## WORK TO COMPLETE
In full and without alteration, print the entries.

Dataset entries:
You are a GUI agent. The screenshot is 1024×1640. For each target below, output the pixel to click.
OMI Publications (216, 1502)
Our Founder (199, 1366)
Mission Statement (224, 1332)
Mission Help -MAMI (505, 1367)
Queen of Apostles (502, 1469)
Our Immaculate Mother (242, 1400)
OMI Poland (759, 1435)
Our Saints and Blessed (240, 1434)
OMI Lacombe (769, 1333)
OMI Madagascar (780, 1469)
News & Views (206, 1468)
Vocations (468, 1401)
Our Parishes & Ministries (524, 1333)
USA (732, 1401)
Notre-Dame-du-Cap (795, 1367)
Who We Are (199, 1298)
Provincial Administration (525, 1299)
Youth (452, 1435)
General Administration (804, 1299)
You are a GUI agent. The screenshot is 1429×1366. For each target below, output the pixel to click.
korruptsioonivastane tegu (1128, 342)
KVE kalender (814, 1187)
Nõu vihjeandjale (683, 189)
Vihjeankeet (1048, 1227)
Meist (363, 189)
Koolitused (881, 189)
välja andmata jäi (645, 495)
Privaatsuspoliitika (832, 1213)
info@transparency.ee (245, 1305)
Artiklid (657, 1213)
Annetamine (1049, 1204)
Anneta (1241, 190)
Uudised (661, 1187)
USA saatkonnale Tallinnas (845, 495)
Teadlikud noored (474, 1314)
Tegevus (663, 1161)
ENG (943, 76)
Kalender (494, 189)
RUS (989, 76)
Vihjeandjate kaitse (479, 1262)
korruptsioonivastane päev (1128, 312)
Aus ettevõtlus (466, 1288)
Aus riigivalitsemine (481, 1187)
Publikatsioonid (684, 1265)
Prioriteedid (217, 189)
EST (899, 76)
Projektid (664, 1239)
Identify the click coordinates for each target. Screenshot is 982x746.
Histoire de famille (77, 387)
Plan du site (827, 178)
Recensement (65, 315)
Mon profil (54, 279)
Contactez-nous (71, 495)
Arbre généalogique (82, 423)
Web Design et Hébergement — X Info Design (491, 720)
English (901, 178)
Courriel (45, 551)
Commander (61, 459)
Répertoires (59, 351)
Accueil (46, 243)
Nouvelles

## ANSWER TO THIS TASK
You are a GUI agent. The screenshot is 1024×1640. For each target below, output the pixel to click.
OMI Publications (216, 1502)
Our Founder (199, 1366)
Mission Statement (224, 1332)
Mission Help -MAMI (505, 1367)
Queen of Apostles (502, 1469)
Our Immaculate Mother (242, 1400)
OMI Poland (759, 1435)
Our Saints and Blessed (240, 1434)
OMI Lacombe (769, 1333)
OMI Madagascar (780, 1469)
News & Views (206, 1468)
Vocations (468, 1401)
Our Parishes & Ministries (524, 1333)
USA (732, 1401)
Notre-Dame-du-Cap (795, 1367)
Who We Are (199, 1298)
Provincial Administration (525, 1299)
Youth (452, 1435)
General Administration (804, 1299)
You are a GUI agent. The screenshot is 1429×1366. For each target below, output the pixel to click.
korruptsioonivastane tegu (1128, 342)
KVE kalender (814, 1187)
Nõu vihjeandjale (683, 189)
Vihjeankeet (1048, 1227)
Meist (363, 189)
Koolitused (881, 189)
välja andmata jäi (645, 495)
Privaatsuspoliitika (832, 1213)
info@transparency.ee (245, 1305)
Artiklid (657, 1213)
Annetamine (1049, 1204)
Anneta (1241, 190)
Uudised (661, 1187)
USA saatkonnale Tallinnas (845, 495)
Teadlikud noored (474, 1314)
Tegevus (663, 1161)
ENG (943, 76)
Kalender (494, 189)
RUS (989, 76)
Vihjeandjate kaitse (479, 1262)
korruptsioonivastane päev (1128, 312)
Aus ettevõtlus (466, 1288)
Aus riigivalitsemine (481, 1187)
Publikatsioonid (684, 1265)
Prioriteedid (217, 189)
EST (899, 76)
Projektid (664, 1239)
Identify the click coordinates for each target. Screenshot is 982x746.
Histoire de famille (77, 387)
Plan du site (827, 178)
Recensement (65, 315)
Mon profil (54, 279)
Contactez-nous (71, 495)
Arbre généalogique (82, 423)
Web Design et Hébergement — X Info Design (491, 720)
English (901, 178)
Courriel (45, 551)
Commander (61, 459)
Répertoires (59, 351)
Accueil (46, 243)
Nouvelles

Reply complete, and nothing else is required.